_What the task requires_: Look through the material below and copy exactly the lines from the line with "That Damn Pepsi Cheer" to the line with "Toronto Mike'd Podcast", those two lines included.

^^^^^^^^

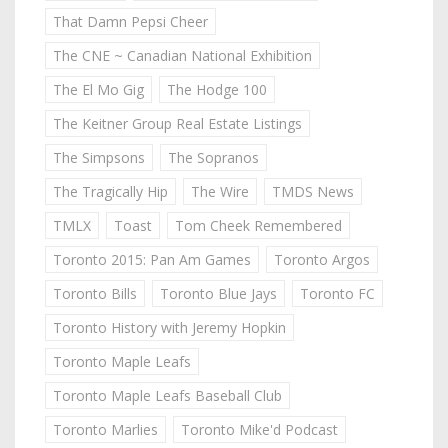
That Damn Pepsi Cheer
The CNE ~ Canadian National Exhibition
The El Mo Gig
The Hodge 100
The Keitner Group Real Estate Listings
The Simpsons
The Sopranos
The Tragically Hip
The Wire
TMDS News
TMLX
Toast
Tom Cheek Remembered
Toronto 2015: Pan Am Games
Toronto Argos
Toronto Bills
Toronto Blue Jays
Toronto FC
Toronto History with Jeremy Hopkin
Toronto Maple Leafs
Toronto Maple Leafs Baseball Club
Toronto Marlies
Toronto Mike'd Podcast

^^^^^^^^

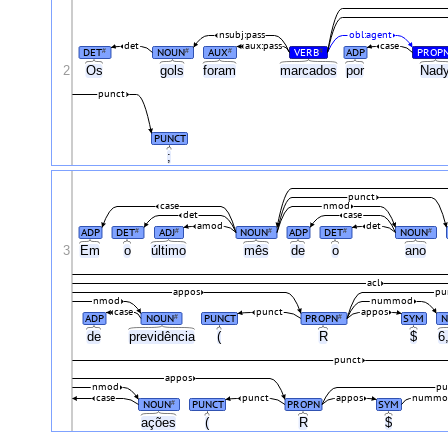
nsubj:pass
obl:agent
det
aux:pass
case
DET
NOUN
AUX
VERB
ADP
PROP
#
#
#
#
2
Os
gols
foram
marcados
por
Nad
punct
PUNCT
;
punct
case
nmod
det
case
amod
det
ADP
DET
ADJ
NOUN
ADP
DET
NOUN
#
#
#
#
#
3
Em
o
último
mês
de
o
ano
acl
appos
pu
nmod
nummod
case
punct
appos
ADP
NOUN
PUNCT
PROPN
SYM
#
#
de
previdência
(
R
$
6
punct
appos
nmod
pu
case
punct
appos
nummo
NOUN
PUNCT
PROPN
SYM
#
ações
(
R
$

^^^^^^^^

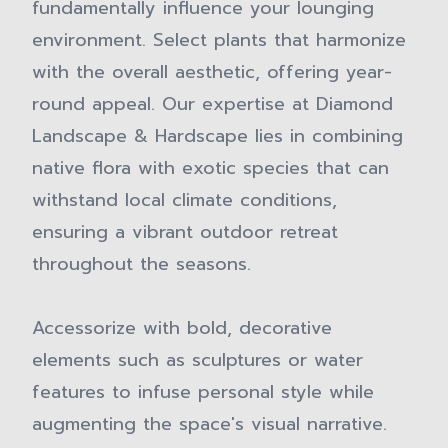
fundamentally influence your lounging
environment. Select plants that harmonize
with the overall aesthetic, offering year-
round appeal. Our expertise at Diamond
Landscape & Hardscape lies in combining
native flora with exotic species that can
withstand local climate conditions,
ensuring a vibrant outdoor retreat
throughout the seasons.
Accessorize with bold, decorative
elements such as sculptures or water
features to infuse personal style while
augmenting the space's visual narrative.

^^^^^^^^

_Result below_:
That Damn Pepsi Cheer
The CNE ~ Canadian National Exhibition
The El Mo Gig
The Hodge 100
The Keitner Group Real Estate Listings
The Simpsons
The Sopranos
The Tragically Hip
The Wire
TMDS News
TMLX
Toast
Tom Cheek Remembered
Toronto 2015: Pan Am Games
Toronto Argos
Toronto Bills
Toronto Blue Jays
Toronto FC
Toronto History with Jeremy Hopkin
Toronto Maple Leafs
Toronto Maple Leafs Baseball Club
Toronto Marlies
Toronto Mike'd Podcast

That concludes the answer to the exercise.